Jak srebrny gwiazdy promień, Co sny złe odgrania z czoła Zamienić w ciepło dłoni? Jak troski w nich pomieścić? Jak z echa tęsknot wydobyć Melodię co magię wywoła? Jak rytm swojego serca Zakląć w wiersza treści? Jak wierności dochować, Gdy takie kruche są słowa? Jak czasu mgłę zatrzymać, Gdy nad doliną śmierci Zasłoną ciężką opada? Jak drogi krzyżem znaczone Zaczynać ciągle od nowa? A kiedy minie życie, Niczym cień lotu motyla Jak o nim opowiadać? Gdy ginie, co trwać miała chwila.

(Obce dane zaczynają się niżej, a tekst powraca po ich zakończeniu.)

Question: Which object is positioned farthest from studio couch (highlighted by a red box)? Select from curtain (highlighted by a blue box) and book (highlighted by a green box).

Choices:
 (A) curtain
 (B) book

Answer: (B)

"kołyszą się ćmy ciemne w rozdygotanym śnie ich szepty potajemne ich zły szyderczy śmiech"
Niczym te pytanie niedokończone, które w każdym prędzej czy później się "zakołyszą", spędzając sen z powiek... Wiersz, w którym przegląda się człowiecza dusza.
Hieronimie mimo kwiecistej Twej wypowiedzi nie rozumiem jak coś może być dla Ciebie ciekawe i wyświechtane i jeszcze się tym ma bronić? Nie rozumiem Twojego toku rozumowania, aczkolwiek pojęłam, że wiersz uważasz za beznadziejny. Pozdrawiam.